Of course you're concerned about the well-being of the Japanese people in the wake of the earthquake, tsunami, and still-unfolding nuclear crisis. But do you have the tastefully designed products to prove it?
It's an ugly question, sure, but one that's becoming hard to avoid, given the onslaught of help-Japan posters, T-shirts, and so on and so on, popping up all over the Web. Even Threadless, the T-shirt company famous for its crowdsourced designs, got into the creativity-for-a-cause market by way of a contest offering $500, a gift certificate, and the promise that the winning design would "help Japan rise from the rubble." In short, we're seeing enough examples of this emergent genre of concern-expression to fill a small gallery—or rather, a boutique.

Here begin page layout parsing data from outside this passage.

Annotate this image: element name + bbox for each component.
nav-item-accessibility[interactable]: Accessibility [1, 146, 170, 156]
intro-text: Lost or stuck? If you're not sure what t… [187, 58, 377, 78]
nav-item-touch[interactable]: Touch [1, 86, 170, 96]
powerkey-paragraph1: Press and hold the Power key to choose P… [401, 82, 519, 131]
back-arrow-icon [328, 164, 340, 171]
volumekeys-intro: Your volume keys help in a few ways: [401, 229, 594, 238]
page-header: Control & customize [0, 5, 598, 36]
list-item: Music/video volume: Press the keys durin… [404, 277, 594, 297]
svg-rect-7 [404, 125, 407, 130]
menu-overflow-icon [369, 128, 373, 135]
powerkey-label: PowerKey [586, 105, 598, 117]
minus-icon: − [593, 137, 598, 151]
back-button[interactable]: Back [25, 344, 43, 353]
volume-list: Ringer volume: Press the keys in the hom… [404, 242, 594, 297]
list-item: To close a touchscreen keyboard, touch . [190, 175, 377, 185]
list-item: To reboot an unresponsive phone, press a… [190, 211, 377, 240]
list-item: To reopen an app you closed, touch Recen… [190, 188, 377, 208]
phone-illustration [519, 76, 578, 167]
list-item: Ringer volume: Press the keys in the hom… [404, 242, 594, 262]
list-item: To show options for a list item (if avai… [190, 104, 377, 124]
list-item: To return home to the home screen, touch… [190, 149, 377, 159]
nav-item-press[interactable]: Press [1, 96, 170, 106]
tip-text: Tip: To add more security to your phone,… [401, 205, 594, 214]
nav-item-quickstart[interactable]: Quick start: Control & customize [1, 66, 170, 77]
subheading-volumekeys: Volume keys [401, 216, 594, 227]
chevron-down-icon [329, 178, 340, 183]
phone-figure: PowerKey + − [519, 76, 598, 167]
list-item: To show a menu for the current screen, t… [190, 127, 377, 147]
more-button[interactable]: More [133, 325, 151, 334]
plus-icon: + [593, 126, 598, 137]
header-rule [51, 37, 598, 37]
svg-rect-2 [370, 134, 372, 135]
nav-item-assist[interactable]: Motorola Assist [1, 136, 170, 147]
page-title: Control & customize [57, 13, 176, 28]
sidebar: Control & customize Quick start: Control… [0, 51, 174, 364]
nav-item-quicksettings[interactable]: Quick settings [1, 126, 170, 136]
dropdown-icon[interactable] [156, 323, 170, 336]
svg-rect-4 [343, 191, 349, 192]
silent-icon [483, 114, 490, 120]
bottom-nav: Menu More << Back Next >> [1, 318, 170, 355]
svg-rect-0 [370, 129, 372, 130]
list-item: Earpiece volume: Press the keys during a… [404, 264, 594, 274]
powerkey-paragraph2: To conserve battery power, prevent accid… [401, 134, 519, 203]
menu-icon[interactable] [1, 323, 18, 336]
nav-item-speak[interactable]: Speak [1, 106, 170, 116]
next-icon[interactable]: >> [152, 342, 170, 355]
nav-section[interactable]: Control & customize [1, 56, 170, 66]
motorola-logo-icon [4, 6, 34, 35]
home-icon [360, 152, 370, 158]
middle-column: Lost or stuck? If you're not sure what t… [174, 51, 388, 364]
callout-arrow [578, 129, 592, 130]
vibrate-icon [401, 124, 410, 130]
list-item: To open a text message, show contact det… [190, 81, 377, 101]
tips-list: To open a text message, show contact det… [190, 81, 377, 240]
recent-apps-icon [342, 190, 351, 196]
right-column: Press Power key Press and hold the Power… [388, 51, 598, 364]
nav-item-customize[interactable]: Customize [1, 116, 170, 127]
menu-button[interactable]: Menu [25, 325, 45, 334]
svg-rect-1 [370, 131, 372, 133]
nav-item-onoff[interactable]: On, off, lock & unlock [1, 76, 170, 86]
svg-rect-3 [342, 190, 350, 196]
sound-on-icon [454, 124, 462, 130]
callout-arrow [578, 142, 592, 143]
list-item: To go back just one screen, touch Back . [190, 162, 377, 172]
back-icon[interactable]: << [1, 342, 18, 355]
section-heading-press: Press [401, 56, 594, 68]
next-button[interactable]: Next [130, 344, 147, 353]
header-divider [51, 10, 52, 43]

And what's wrong with that? Well, whenever charitable effort manifests itself in the marketplace, it makes people uneasy or, in the case of Microsoft's tweet-about-Japan campaign, upset. Do we need a trendy object to signal that we've acted on our concern? Should empathy really be channeled through our taste in design? Does this design surge suggest that "helping Japan" is merely some kind of meme to get in on, before the next thing to hit the cool-product blogs makes it passé? Is there a connection, or a tension, between doing good and selling good stuff?
First, let's consider the stuff. The central visual motif that help-Japan designers have glommed onto is the famous red sun symbol from the country's flag. A print by W+K Studio (connected to famous ad agency Wieden + Kennedy) mixes the red disc with the similarly iconic Red Cross plus sign, reversed out in white. (It's offered in exchange for a $25 donation or more, which the studio says it will pass along to the American Red Cross.) Another design, from Zac Neulieb Prints, puts the red sun on a black background and overlays a seismograph pattern. (This goes for $22.50, proceeds going, again, to the American Red Cross.) Posters by Halifax-based designer James White show the disc cracked, hovering over the words "Help Japan." (They're $29.99; he's giving money to the Canadian Red Cross.) A notable entry in the Threadless contest depicts the sun symbol marred by a kind of crater.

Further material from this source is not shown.